- Data to process:

[Start of section]

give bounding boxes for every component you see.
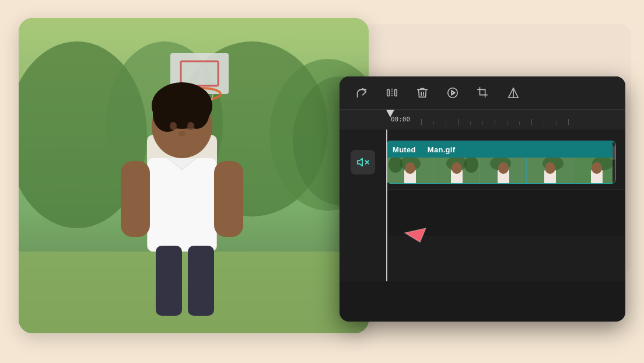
ruler-ticks — [386, 119, 569, 127]
svg-point-22 — [170, 122, 177, 130]
svg-rect-29 — [188, 246, 214, 316]
thumbnail-4 — [527, 158, 573, 184]
playhead-vertical-line — [386, 130, 387, 281]
scene-wrapper: 00:00 — [19, 18, 625, 345]
split-icon[interactable] — [384, 85, 400, 101]
playback-svg — [446, 86, 459, 99]
crop-icon[interactable] — [475, 85, 491, 101]
delete-svg — [416, 86, 429, 99]
thumbnail-3 — [480, 158, 527, 184]
svg-point-62 — [592, 162, 602, 174]
svg-point-58 — [545, 162, 555, 174]
background-scene — [19, 18, 369, 333]
editor-tracks-area: Muted Man.gif — [340, 130, 625, 281]
editor-toolbar — [340, 76, 625, 110]
redo-svg — [355, 86, 368, 99]
svg-rect-31 — [395, 90, 397, 96]
thumbnail-1 — [387, 158, 433, 184]
track-scrollbar[interactable] — [612, 141, 615, 183]
track-filename-label: Man.gif — [428, 145, 456, 154]
svg-point-54 — [498, 162, 509, 174]
svg-rect-25 — [148, 158, 216, 252]
playhead — [386, 110, 394, 117]
muted-speaker-icon — [356, 156, 369, 169]
track-header: Muted Man.gif — [387, 141, 615, 158]
svg-rect-30 — [387, 90, 390, 96]
adjust-svg — [507, 86, 520, 99]
delete-icon[interactable] — [414, 85, 430, 101]
photo-placeholder — [19, 18, 369, 333]
track-muted-label: Muted — [393, 145, 416, 154]
track-label-area — [340, 150, 386, 174]
thumbnail-2 — [433, 158, 480, 184]
svg-point-35 — [452, 92, 454, 94]
svg-point-23 — [187, 122, 194, 130]
redo-icon[interactable] — [354, 85, 370, 101]
svg-rect-28 — [156, 246, 182, 316]
svg-rect-26 — [121, 161, 150, 237]
crop-svg — [477, 86, 489, 99]
svg-rect-27 — [214, 161, 243, 237]
svg-point-20 — [153, 97, 182, 132]
editor-panel: 00:00 — [340, 76, 625, 322]
thumbnails-strip — [387, 158, 615, 184]
mute-button[interactable] — [351, 150, 375, 174]
playhead-arrow — [386, 110, 394, 117]
playback-speed-icon[interactable] — [444, 85, 461, 101]
track-scrollbar-thumb — [612, 146, 615, 160]
svg-marker-63 — [405, 228, 426, 242]
track-content: Muted Man.gif — [386, 141, 616, 184]
svg-point-50 — [452, 162, 462, 174]
photo-card — [19, 18, 369, 333]
svg-point-45 — [405, 162, 415, 174]
track-row-video: Muted Man.gif — [340, 139, 625, 186]
svg-marker-38 — [358, 159, 362, 166]
svg-point-21 — [184, 96, 209, 129]
thumbnail-5 — [573, 158, 615, 184]
split-svg — [386, 86, 398, 99]
cursor-arrow — [402, 221, 428, 249]
adjust-icon[interactable] — [505, 85, 522, 101]
timeline-ruler: 00:00 — [340, 110, 625, 130]
svg-point-24 — [178, 131, 186, 137]
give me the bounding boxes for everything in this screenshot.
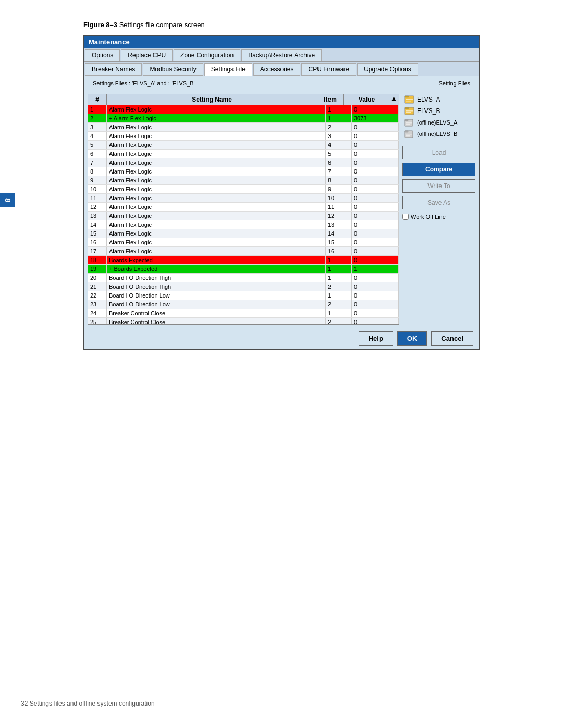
tabs-row-2: Breaker Names Modbus Security Settings F… bbox=[84, 62, 479, 76]
table-row[interactable]: 22 Board I O Direction Low 1 0 bbox=[88, 291, 399, 300]
table-row[interactable]: 15 Alarm Flex Logic 14 0 bbox=[88, 229, 399, 238]
table-row[interactable]: 6 Alarm Flex Logic 5 0 bbox=[88, 150, 399, 158]
svg-rect-9 bbox=[405, 119, 408, 121]
compare-button[interactable]: Compare bbox=[402, 163, 475, 176]
svg-rect-15 bbox=[406, 135, 410, 137]
footer-text: 32 Settings files and offline system con… bbox=[21, 700, 155, 707]
table-row[interactable]: 9 Alarm Flex Logic 8 0 bbox=[88, 176, 399, 185]
ok-button[interactable]: OK bbox=[397, 331, 427, 346]
file-item-1[interactable]: ELVS_B bbox=[402, 105, 475, 117]
table-row[interactable]: 20 Board I O Direction High 1 0 bbox=[88, 274, 399, 282]
td-item: 10 bbox=[326, 194, 352, 202]
td-name: Alarm Flex Logic bbox=[107, 185, 326, 193]
file-icon-1 bbox=[403, 106, 415, 116]
td-value: 0 bbox=[352, 220, 399, 229]
td-num: 10 bbox=[88, 185, 107, 193]
td-num: 4 bbox=[88, 132, 107, 140]
figure-number: Figure 8–3 bbox=[83, 21, 117, 29]
load-button[interactable]: Load bbox=[402, 146, 475, 159]
th-scroll-spacer: ▲ bbox=[390, 94, 399, 105]
table-body: 1 Alarm Flex Logic 1 0 2 + Alarm Flex Lo… bbox=[88, 105, 399, 324]
work-offline-checkbox[interactable] bbox=[402, 214, 409, 220]
tab-breaker-names[interactable]: Breaker Names bbox=[85, 63, 142, 76]
td-num: 20 bbox=[88, 274, 107, 282]
file-items-container: ELVS_A ELVS_B (offline)ELVS_A bbox=[402, 94, 475, 140]
td-num: 1 bbox=[88, 105, 107, 114]
table-row[interactable]: 16 Alarm Flex Logic 15 0 bbox=[88, 238, 399, 247]
td-value: 0 bbox=[352, 167, 399, 176]
table-row[interactable]: 21 Board I O Direction High 2 0 bbox=[88, 282, 399, 291]
svg-rect-7 bbox=[406, 112, 411, 113]
tab-options[interactable]: Options bbox=[85, 49, 120, 61]
td-name: Alarm Flex Logic bbox=[107, 158, 326, 167]
table-row[interactable]: 12 Alarm Flex Logic 11 0 bbox=[88, 203, 399, 212]
file-item-2[interactable]: (offline)ELVS_A bbox=[402, 117, 475, 128]
td-num: 19 bbox=[88, 265, 107, 273]
td-value: 0 bbox=[352, 132, 399, 140]
td-value: 0 bbox=[352, 158, 399, 167]
table-row[interactable]: 19 + Boards Expected 1 1 bbox=[88, 265, 399, 274]
td-item: 2 bbox=[326, 282, 352, 291]
td-item: 14 bbox=[326, 229, 352, 238]
save-as-button[interactable]: Save As bbox=[402, 196, 475, 209]
table-row[interactable]: 3 Alarm Flex Logic 2 0 bbox=[88, 123, 399, 132]
td-name: Alarm Flex Logic bbox=[107, 212, 326, 220]
td-name: Board I O Direction Low bbox=[107, 300, 326, 309]
td-item: 1 bbox=[326, 291, 352, 300]
tab-settings-file[interactable]: Settings File bbox=[204, 63, 252, 76]
td-name: Alarm Flex Logic bbox=[107, 220, 326, 229]
td-name: Alarm Flex Logic bbox=[107, 150, 326, 158]
table-row[interactable]: 8 Alarm Flex Logic 7 0 bbox=[88, 167, 399, 176]
table-row[interactable]: 1 Alarm Flex Logic 1 0 bbox=[88, 105, 399, 114]
file-icon-0 bbox=[403, 95, 415, 104]
td-value: 0 bbox=[352, 141, 399, 149]
help-button[interactable]: Help bbox=[359, 331, 393, 346]
td-name: Alarm Flex Logic bbox=[107, 123, 326, 131]
td-num: 12 bbox=[88, 203, 107, 211]
table-row[interactable]: 10 Alarm Flex Logic 9 0 bbox=[88, 185, 399, 194]
tab-modbus-security[interactable]: Modbus Security bbox=[143, 63, 203, 76]
file-label-0: ELVS_A bbox=[417, 96, 440, 103]
table-row[interactable]: 18 Boards Expected 1 0 bbox=[88, 256, 399, 265]
table-row[interactable]: 11 Alarm Flex Logic 10 0 bbox=[88, 194, 399, 203]
td-name: Alarm Flex Logic bbox=[107, 105, 326, 114]
table-row[interactable]: 23 Board I O Direction Low 2 0 bbox=[88, 300, 399, 309]
file-item-0[interactable]: ELVS_A bbox=[402, 94, 475, 105]
td-name: Alarm Flex Logic bbox=[107, 141, 326, 149]
tab-backup-restore[interactable]: Backup\Restore Archive bbox=[241, 49, 322, 61]
td-name: Boards Expected bbox=[107, 256, 326, 264]
td-num: 17 bbox=[88, 247, 107, 255]
td-value: 0 bbox=[352, 150, 399, 158]
td-value: 0 bbox=[352, 282, 399, 291]
table-row[interactable]: 7 Alarm Flex Logic 6 0 bbox=[88, 158, 399, 167]
table-row[interactable]: 14 Alarm Flex Logic 13 0 bbox=[88, 220, 399, 229]
write-to-button[interactable]: Write To bbox=[402, 179, 475, 193]
cancel-button[interactable]: Cancel bbox=[431, 331, 473, 346]
td-name: Alarm Flex Logic bbox=[107, 238, 326, 246]
td-item: 7 bbox=[326, 167, 352, 176]
svg-rect-11 bbox=[406, 124, 410, 125]
table-row[interactable]: 2 + Alarm Flex Logic 1 3073 bbox=[88, 114, 399, 123]
th-item: Item bbox=[317, 94, 344, 105]
tab-accessories[interactable]: Accessories bbox=[253, 63, 301, 76]
th-value: Value bbox=[344, 94, 390, 105]
settings-table: # Setting Name Item Value ▲ 1 Alarm Flex… bbox=[88, 94, 399, 325]
table-row[interactable]: 13 Alarm Flex Logic 12 0 bbox=[88, 212, 399, 220]
work-offline-label: Work Off Line bbox=[411, 214, 446, 220]
tab-replace-cpu[interactable]: Replace CPU bbox=[121, 49, 173, 61]
table-row[interactable]: 24 Breaker Control Close 1 0 bbox=[88, 309, 399, 318]
tab-cpu-firmware[interactable]: CPU Firmware bbox=[301, 63, 356, 76]
td-num: 9 bbox=[88, 176, 107, 184]
tab-zone-config[interactable]: Zone Configuration bbox=[174, 49, 240, 61]
table-row[interactable]: 5 Alarm Flex Logic 4 0 bbox=[88, 141, 399, 150]
table-row[interactable]: 25 Breaker Control Close 2 0 bbox=[88, 318, 399, 324]
td-item: 2 bbox=[326, 123, 352, 131]
table-row[interactable]: 4 Alarm Flex Logic 3 0 bbox=[88, 132, 399, 141]
tab-upgrade-options[interactable]: Upgrade Options bbox=[357, 63, 418, 76]
file-item-3[interactable]: (offline)ELVS_B bbox=[402, 128, 475, 140]
td-value: 0 bbox=[352, 238, 399, 246]
table-row[interactable]: 17 Alarm Flex Logic 16 0 bbox=[88, 247, 399, 256]
tabs-row-1: Options Replace CPU Zone Configuration B… bbox=[84, 48, 479, 62]
td-item: 9 bbox=[326, 185, 352, 193]
svg-rect-13 bbox=[405, 131, 408, 132]
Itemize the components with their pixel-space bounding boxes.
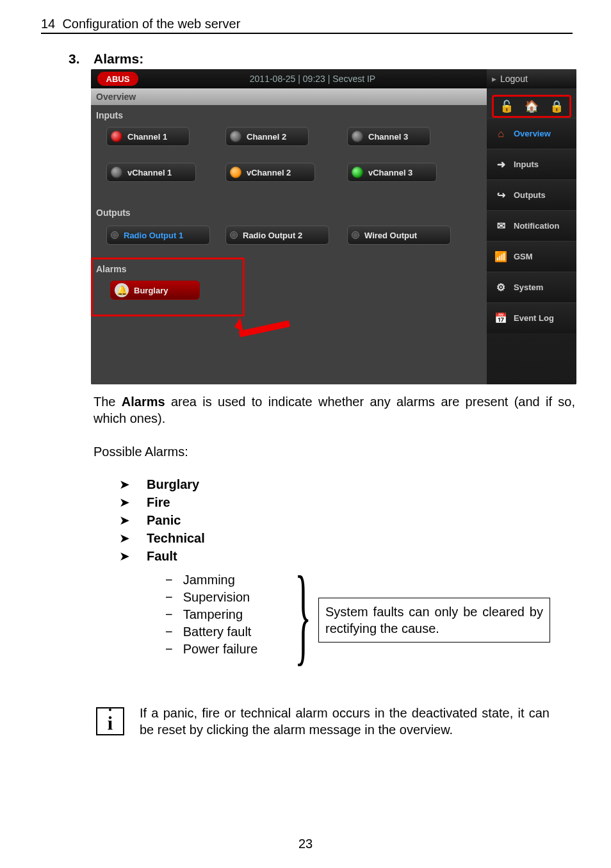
group-outputs-label: Outputs — [96, 208, 131, 218]
section-number: 3. — [69, 51, 80, 67]
sidebar-item-notification[interactable]: ✉Notification — [487, 210, 576, 241]
alarm-type-technical: Technical — [119, 530, 205, 546]
topbar-datetime: 2011-08-25 | 09:23 | Secvest IP — [138, 74, 487, 84]
brand-badge: ABUS — [97, 72, 138, 86]
status-dot-grey — [352, 131, 363, 142]
fault-battery: Battery fault — [165, 625, 257, 639]
alarm-burglary[interactable]: 🔔Burglary — [110, 281, 200, 300]
page-number: 23 — [0, 837, 611, 851]
inputs-icon: ➜ — [493, 158, 509, 170]
alarms-description: The Alarms area is used to indicate whet… — [94, 393, 575, 427]
mail-icon: ✉ — [493, 220, 509, 232]
sidebar-item-eventlog[interactable]: 📅Event Log — [487, 302, 576, 333]
page-header: 14 Configuration of the web server — [41, 17, 573, 34]
channel-2[interactable]: Channel 2 — [225, 127, 309, 146]
group-inputs-label: Inputs — [96, 110, 123, 120]
vchannel-3[interactable]: vChannel 3 — [347, 163, 437, 182]
wired-output[interactable]: Wired Output — [347, 225, 451, 245]
fault-supervision: Supervision — [165, 590, 257, 605]
curly-brace: } — [295, 561, 311, 670]
radio-output-1[interactable]: Radio Output 1 — [106, 225, 210, 245]
fault-jamming: Jamming — [165, 573, 257, 587]
sidebar-item-gsm[interactable]: 📶GSM — [487, 241, 576, 272]
radio-output-2[interactable]: Radio Output 2 — [225, 225, 329, 245]
outputs-icon: ↪ — [493, 189, 509, 201]
sidebar-item-outputs[interactable]: ↪Outputs — [487, 179, 576, 210]
partlock-icon: 🏠 — [525, 99, 539, 113]
chapter-title: Configuration of the web server — [62, 17, 240, 31]
logout-button[interactable]: Logout — [487, 69, 576, 88]
home-icon: ⌂ — [493, 128, 509, 140]
status-dot-orange — [230, 167, 241, 178]
vchannel-1[interactable]: vChannel 1 — [106, 163, 196, 182]
status-dot-red — [111, 131, 122, 142]
gear-icon: ⚙ — [493, 281, 509, 293]
annotation-arrow — [238, 314, 315, 333]
note-box: System faults can only be cleared by rec… — [318, 598, 550, 643]
fault-sublist: Jamming Supervision Tampering Battery fa… — [165, 573, 257, 659]
app-screenshot: ABUS 2011-08-25 | 09:23 | Secvest IP Log… — [91, 69, 576, 384]
status-dot-tiny — [352, 231, 359, 239]
sidebar-item-system[interactable]: ⚙System — [487, 272, 576, 302]
status-dot-grey — [230, 131, 241, 142]
alarm-types-list: Burglary Fire Panic Technical Fault — [119, 477, 205, 566]
sidebar-item-overview[interactable]: ⌂Overview — [487, 118, 576, 149]
chapter-num: 14 — [41, 17, 55, 31]
alarm-type-burglary: Burglary — [119, 477, 205, 492]
fault-power: Power failure — [165, 642, 257, 657]
info-icon: i — [96, 707, 124, 735]
signal-icon: 📶 — [493, 250, 509, 263]
status-dot-green — [352, 167, 363, 178]
info-paragraph: If a panic, fire or technical alarm occu… — [140, 705, 550, 738]
overview-label: Overview — [91, 88, 487, 105]
calendar-icon: 📅 — [493, 312, 509, 324]
lock-status-box[interactable]: 🔓 🏠 🔒 — [492, 95, 571, 118]
channel-1[interactable]: Channel 1 — [106, 127, 190, 146]
app-topbar: ABUS 2011-08-25 | 09:23 | Secvest IP Log… — [91, 69, 576, 88]
sidebar-item-inputs[interactable]: ➜Inputs — [487, 149, 576, 179]
alarm-type-fault: Fault — [119, 548, 205, 564]
sidebar: 🔓 🏠 🔒 ⌂Overview ➜Inputs ↪Outputs ✉Notifi… — [487, 88, 576, 384]
possible-alarms-label: Possible Alarms: — [94, 445, 188, 459]
channel-3[interactable]: Channel 3 — [347, 127, 430, 146]
alarm-type-fire: Fire — [119, 495, 205, 510]
status-dot-tiny — [230, 231, 238, 239]
bell-icon: 🔔 — [115, 283, 129, 297]
section-title: Alarms: — [94, 51, 143, 67]
fault-tampering: Tampering — [165, 607, 257, 622]
alarm-type-panic: Panic — [119, 512, 205, 528]
unlock-icon: 🔓 — [500, 99, 514, 113]
overview-main: Overview Inputs Channel 1 Channel 2 Chan… — [91, 88, 487, 384]
vchannel-2[interactable]: vChannel 2 — [225, 163, 315, 182]
lock-icon: 🔒 — [550, 99, 564, 113]
status-dot-grey — [111, 167, 122, 178]
status-dot-tiny — [111, 231, 118, 239]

[End of section]

Copy whichever lines of the records above contain the word "Overview".

- Worked solution:
sidebar-item-overview[interactable]: ⌂Overview — [487, 118, 576, 149]
overview-label: Overview — [91, 88, 487, 105]
sidebar: 🔓 🏠 🔒 ⌂Overview ➜Inputs ↪Outputs ✉Notifi… — [487, 88, 576, 384]
overview-main: Overview Inputs Channel 1 Channel 2 Chan… — [91, 88, 487, 384]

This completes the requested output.